> [Prompt] Skip the pictures, please, and write out exactly the lines from the opening of the data through the line containing "Task: Click on the CO".

Collection entries
_ _ _ _ _ _ _

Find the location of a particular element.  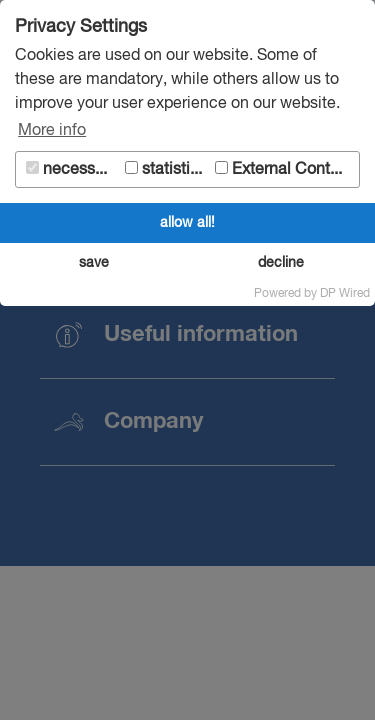

statistics is located at coordinates (166, 169).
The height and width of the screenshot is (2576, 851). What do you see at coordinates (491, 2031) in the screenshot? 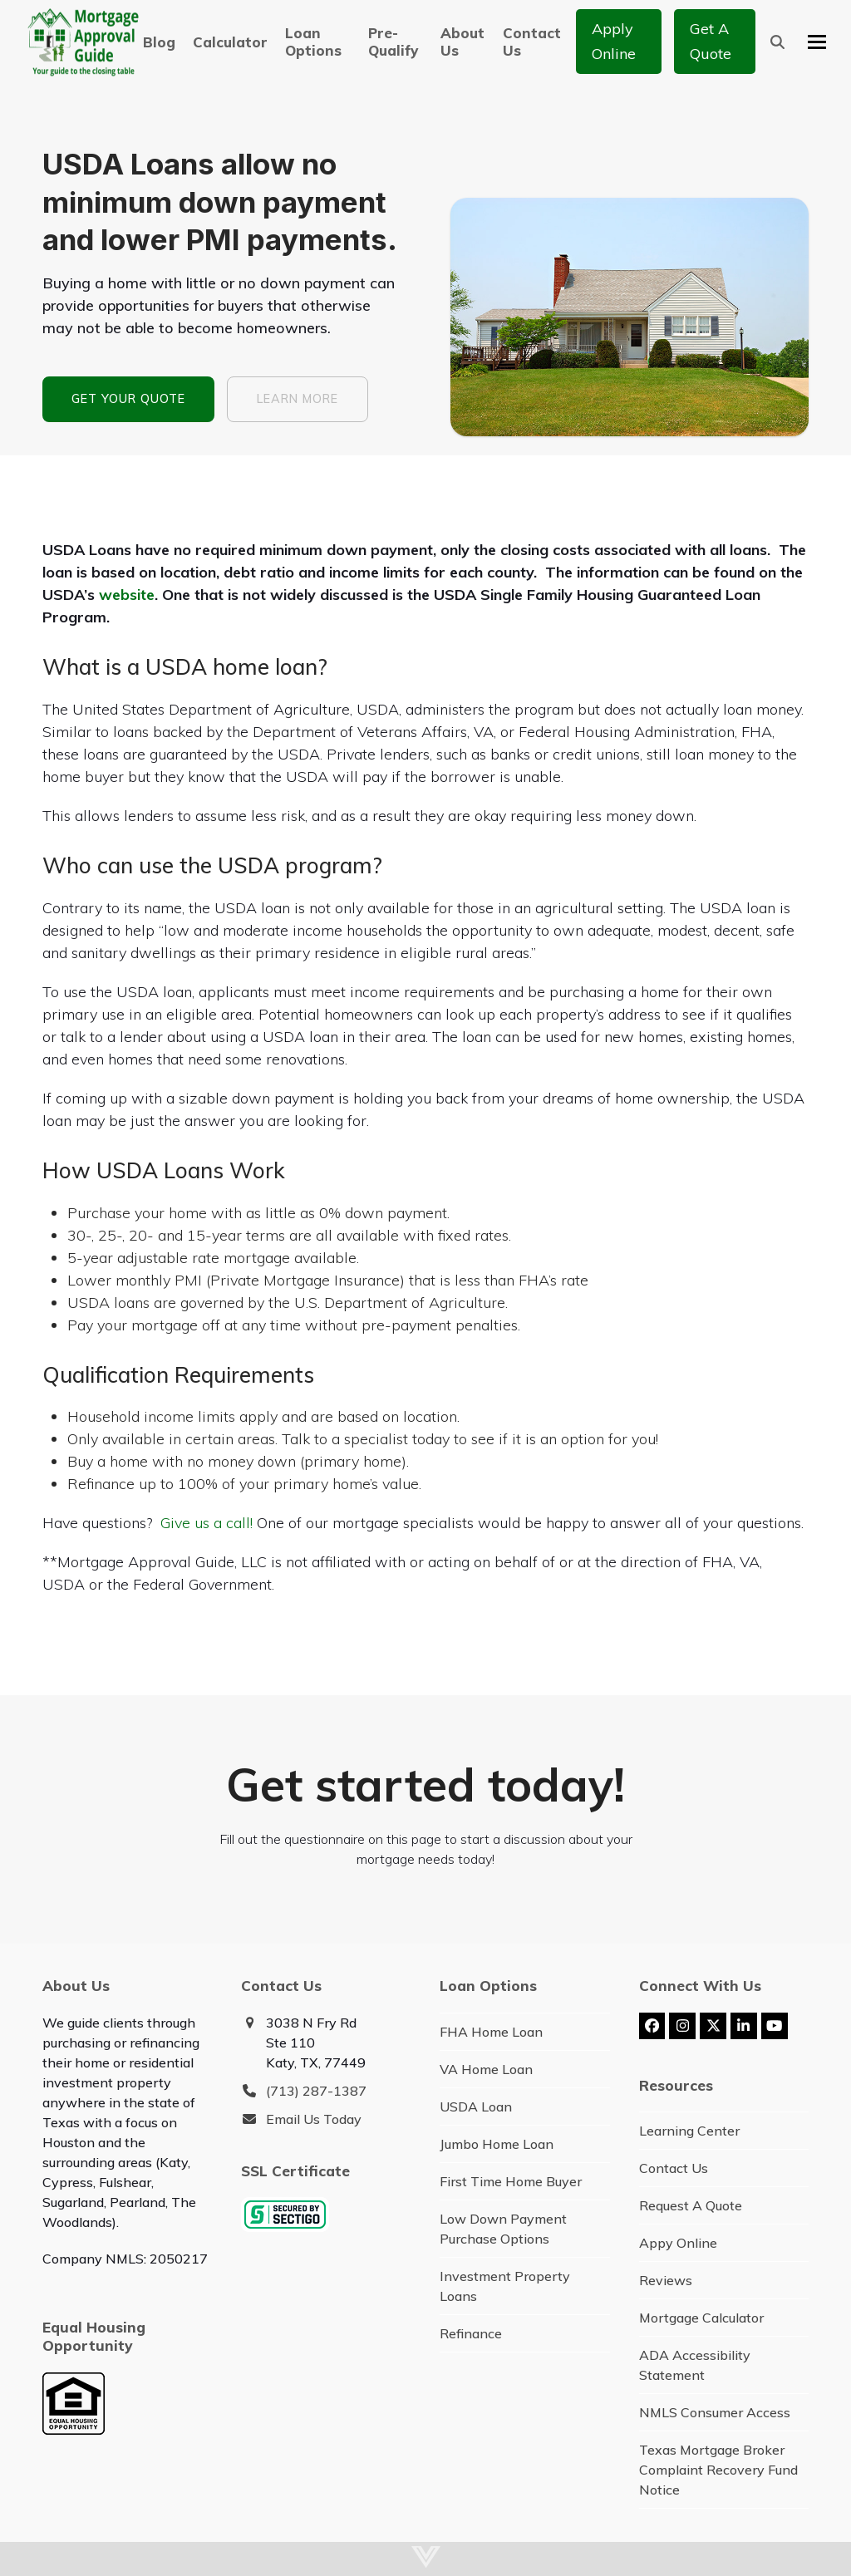
I see `FHA Home Loan` at bounding box center [491, 2031].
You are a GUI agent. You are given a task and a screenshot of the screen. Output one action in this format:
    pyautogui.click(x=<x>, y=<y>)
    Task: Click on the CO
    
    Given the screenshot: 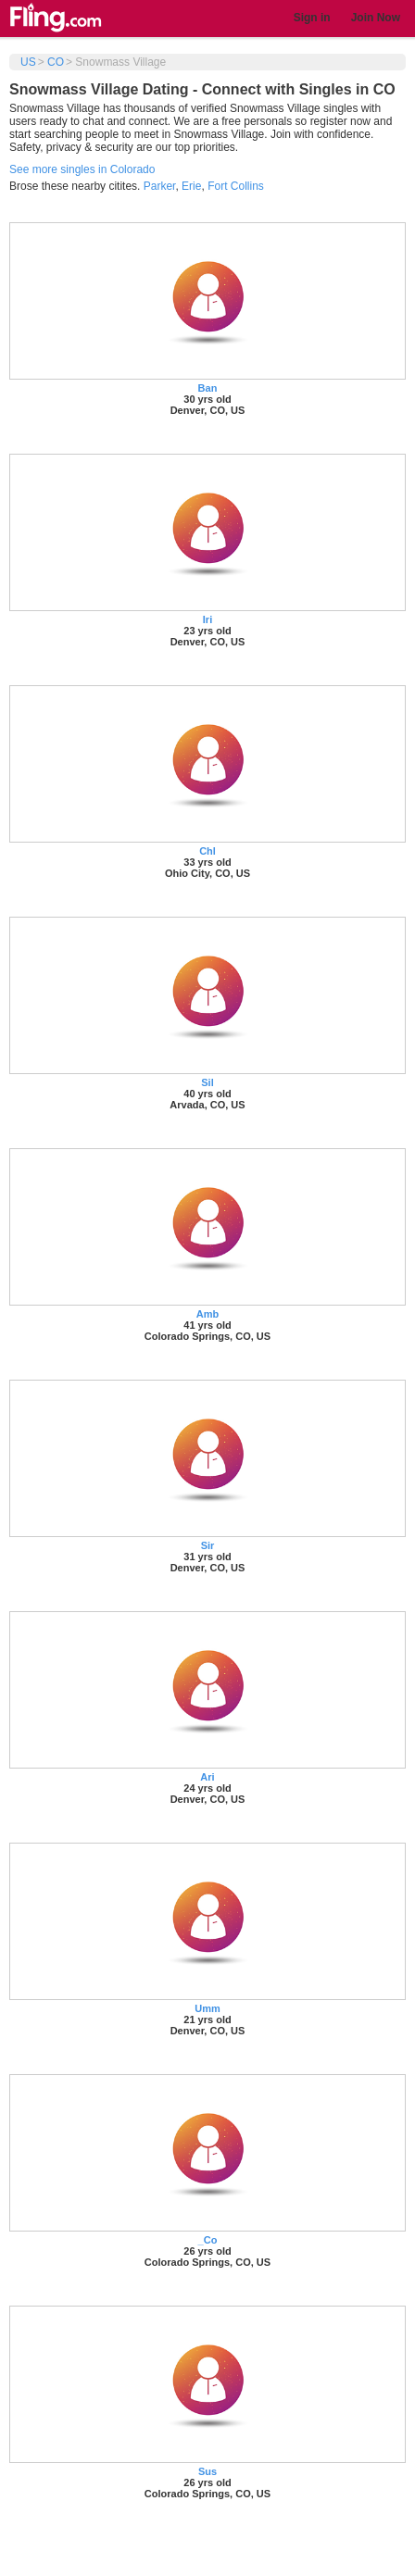 What is the action you would take?
    pyautogui.click(x=55, y=62)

_ _ _ _ _ _ _

> [Exercise solution]
Find the location of a particular element.  

statistics is located at coordinates (166, 169).
The height and width of the screenshot is (2576, 851). What do you see at coordinates (491, 2031) in the screenshot? 
I see `FHA Home Loan` at bounding box center [491, 2031].
You are a GUI agent. You are given a task and a screenshot of the screen. Output one action in this format:
    pyautogui.click(x=<x>, y=<y>)
    Task: Click on the CO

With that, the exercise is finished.